Triggered by Thread: 46  tokio-rt-worker
Exception Type:   EXC_BAD_ACCESS (SIGBUS)
Exception Subtype: KERN_PROTECTION_FAILURE at 0x3028534f0
Exception Message: Could not determine thread index for stack guard region

The address falls inside the stack guard page of a 2 MB tokio worker. Stack frames at the top of the crashed thread were toml_parser::on_array_open → value → … → toml::from_str → Config::load_or_init → load_config_with_timeout → ComposioListToolsTool::execute → subagent_runner::run_inner_loop → SkillDelegationTool::execute → Agent::execute_tools → web channel run_chat_task. About 100 frames total, with the toml parser's serde-monomorphised Visitor frames for the deeply-nested Config (KB-sized per frame) tipping the worker over.

composio_list_tools reloads Config from disk on every invocation (per #1710 Wave 4, so a mid-session composio.mode toggle is observed). That's the trigger; the underlying issue is that the toml parser + agent tower together no longer fit in a 2 MB worker stack.

Solution

Two complementary changes:

  1. src/openhuman/config/schema/load.rs — wrap toml::from_str::<Config> in tokio::task::spawn_blocking via new helper parse_toml_off_worker. The blocking pool thread starts fresh (no async tower above the parse), so the serde Visitor frames no longer compound with the caller's frames. parse_config_with_recovery now routes both the primary parse and the backup-recovery parse through the helper.

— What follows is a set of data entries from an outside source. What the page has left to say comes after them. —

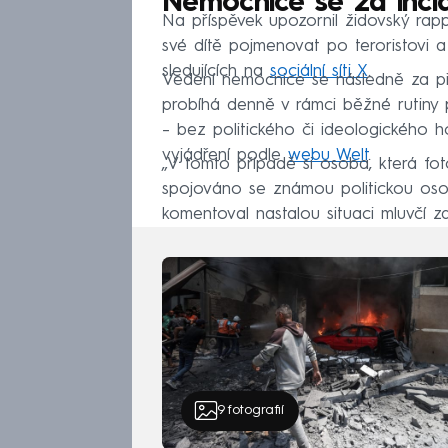
Nemocnice se za inci
Na příspěvek upozornil židovský ra
své dítě pojmenovat po teroristovi 
sledujících na
sociální síti X
.
Vedení nemocnice se následně za pří
probíhá denně v rámci běžné rutiny 
– bez politického či ideologického h
vyjádření podle
webu Welt
.
„V tomto případě si osoba, která fot
spojováno se známou politickou osob
komentoval nastalou situaci mluvčí za
9
fotografií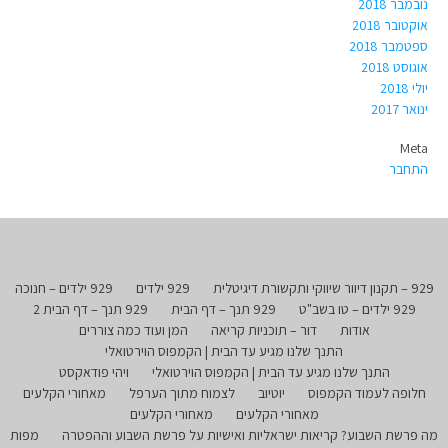
נובמבר 2018
אוקטובר 2018
ספטמבר 2018
אוגוסט 2018
יולי 2018
ינואר 2017
Meta
התחבר
929 – תקנון דיוור שיווקי ותקשורת דיגיטלית
929 ילדים
929 ילדים – חנוכה
929 ילדים – טו בשב"ט
929 תנך – דף הבית
929 תנך – דף הבית 2
אודות
דור – תוכניות קריאה
המן ועוד כמה צוררים
התנך שלנו מגיע עד הבית | הקמפוס הוירטואלי
התנך שלנו מגיע עד הבית | הקמפוס הוירטואלי
ויהי פודאקסט
חלופה לעמוד הקמפוס
יוטיוב
לצמוח מתוך הערפל
מאחורי הקלעים
מאחורי הקלעים
מאחורי הקלעים
מה פרשת השבוע? קריאות ישראליות ואישיות על פרשת השבוע וההפטרה
מפות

  2. app/src-tauri/src/lib.rs — at the very top of pub fn run(), build a custom tokio::runtime::Builder::new_multi_thread().thread_stack_size(8 * 1024 * 1024) runtime and tauri::async_runtime::set(handle) it before any other tauri call. The in-process core runs via tokio::spawn(run_server_embedded(..)) on this runtime, so every JSON-RPC handler gets 4× the prior worker stack headroom. The runtime is leaked (per Tauri's contract: "you cannot drop the underlying TokioRuntime").

Tried but reverted: an Arc<Config> cache fronting load_config_with_timeout that would skip the per-call parse entirely. Worked correctness-wise in lib unit tests but caused 6 flakes in tests/json_rpc_e2e.rs (in-process JSON-RPC servers loading config mid-mutation, race-prone even with mtime checks). The two changes above carry the production stack-overflow fix without it.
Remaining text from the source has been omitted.